> _WHAT IS NEEDED_:
Each line of the records below that contains "Learn" needs to be copied.

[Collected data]
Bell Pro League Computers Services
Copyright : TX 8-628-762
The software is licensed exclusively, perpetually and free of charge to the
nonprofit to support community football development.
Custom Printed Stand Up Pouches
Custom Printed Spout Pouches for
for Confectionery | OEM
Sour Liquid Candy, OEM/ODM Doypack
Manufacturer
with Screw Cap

--

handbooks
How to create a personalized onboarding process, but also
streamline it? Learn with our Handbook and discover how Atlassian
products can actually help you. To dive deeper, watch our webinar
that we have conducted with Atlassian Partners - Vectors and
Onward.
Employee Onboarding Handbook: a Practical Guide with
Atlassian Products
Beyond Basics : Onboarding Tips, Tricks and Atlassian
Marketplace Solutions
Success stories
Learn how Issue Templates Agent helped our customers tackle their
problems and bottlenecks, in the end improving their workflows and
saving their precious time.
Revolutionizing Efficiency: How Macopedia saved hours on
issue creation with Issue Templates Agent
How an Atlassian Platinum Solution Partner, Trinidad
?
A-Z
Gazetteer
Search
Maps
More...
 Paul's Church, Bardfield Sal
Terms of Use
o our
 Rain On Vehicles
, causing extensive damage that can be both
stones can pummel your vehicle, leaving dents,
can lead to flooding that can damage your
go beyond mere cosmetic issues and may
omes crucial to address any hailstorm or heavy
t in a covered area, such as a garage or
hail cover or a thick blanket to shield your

==

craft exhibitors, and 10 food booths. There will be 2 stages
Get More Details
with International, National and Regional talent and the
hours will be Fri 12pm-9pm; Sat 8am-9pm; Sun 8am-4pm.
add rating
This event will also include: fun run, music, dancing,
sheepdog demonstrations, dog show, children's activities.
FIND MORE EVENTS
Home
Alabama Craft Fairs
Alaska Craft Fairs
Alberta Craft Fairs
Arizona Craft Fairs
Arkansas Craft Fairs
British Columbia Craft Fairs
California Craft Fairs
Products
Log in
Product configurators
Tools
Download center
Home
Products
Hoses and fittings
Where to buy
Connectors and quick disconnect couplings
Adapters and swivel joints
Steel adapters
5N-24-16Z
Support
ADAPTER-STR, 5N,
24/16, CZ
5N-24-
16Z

> _ANSWER TO THE EXERCISE_:
streamline it? Learn with our Handbook and discover how Atlassian
Learn how Issue Templates Agent helped our customers tackle their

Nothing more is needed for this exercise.